Start of Dataset
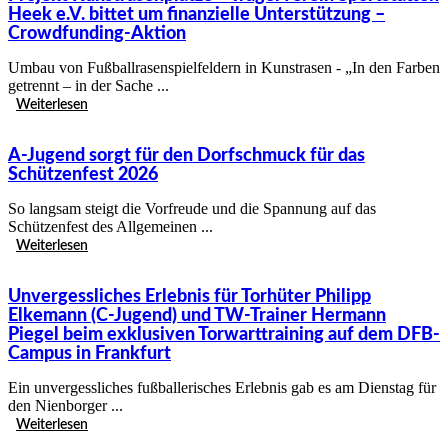
Heek e.V. bittet um finanzielle Unterstützung –
Crowdfunding-Aktion
Umbau von Fußballrasenspielfeldern in Kunstrasen - „In den Farben
getrennt – in der Sache ...
Weiterlesen
A-Jugend sorgt für den Dorfschmuck für das
Schützenfest 2026
So langsam steigt die Vorfreude und die Spannung auf das
Schützenfest des Allgemeinen ...
Weiterlesen
Unvergessliches Erlebnis für Torhüter Philipp
Elkemann (C-Jugend) und TW-Trainer Hermann
Piegel beim exklusiven Torwarttraining auf dem DFB-
Campus in Frankfurt
Ein unvergessliches fußballerisches Erlebnis gab es am Dienstag für
den Nienborger ...
Weiterlesen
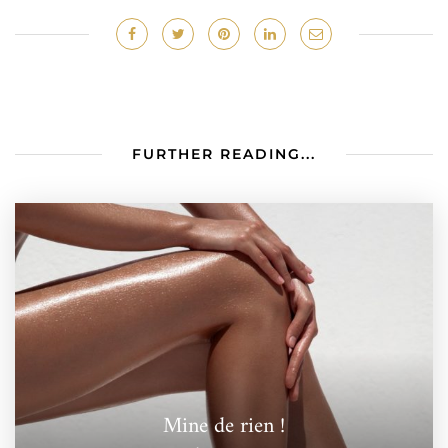
FURTHER READING...
Mine de rien !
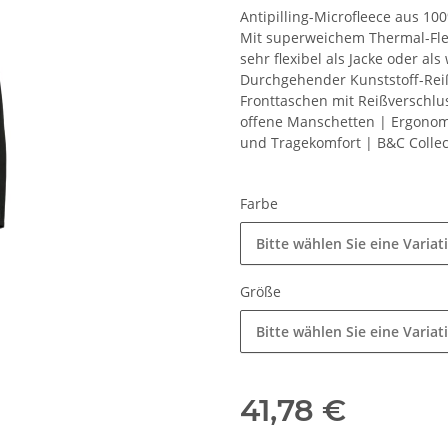
Antipilling-Microfleece aus 10
Mit superweichem Thermal-Flee
sehr flexibel als Jacke oder a
Durchgehender Kunststoff-Reiß
Fronttaschen mit Reißverschlu
offene Manschetten | Ergonom
und Tragekomfort | B&C Collect
Farbe
Bitte wählen Sie eine Variat
Größe
Bitte wählen Sie eine Variat
41,78 €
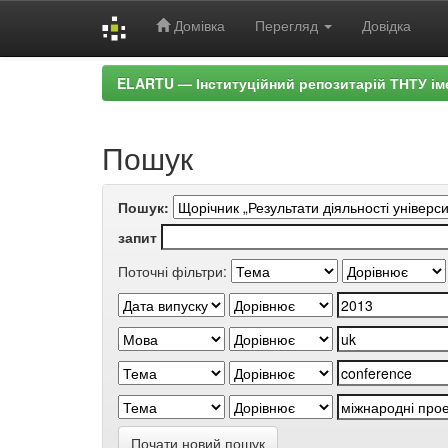
Домівка
Перегляд
Довідка
Skip
ELARTU — Інституційний репозитарій ТНТУ ім
navigation
Пошук
Пошук:
запит
Поточні фільтри:
Почати новий пошук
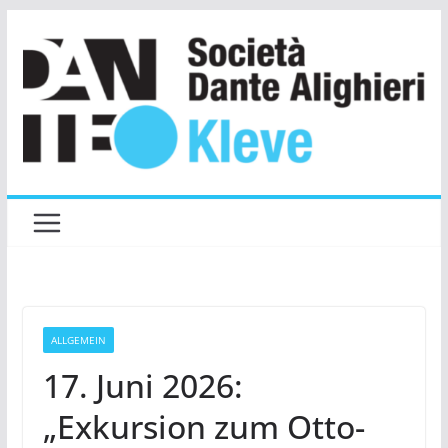
Zum
Inhalt
springen
ALLGEMEIN
17. Juni 2026:
„Exkursion zum Otto-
End of Dataset
- [To do] Where a line of the entries contains the word "Erlebnis", count it, then state the total and nothing else.

- [Solution below] 2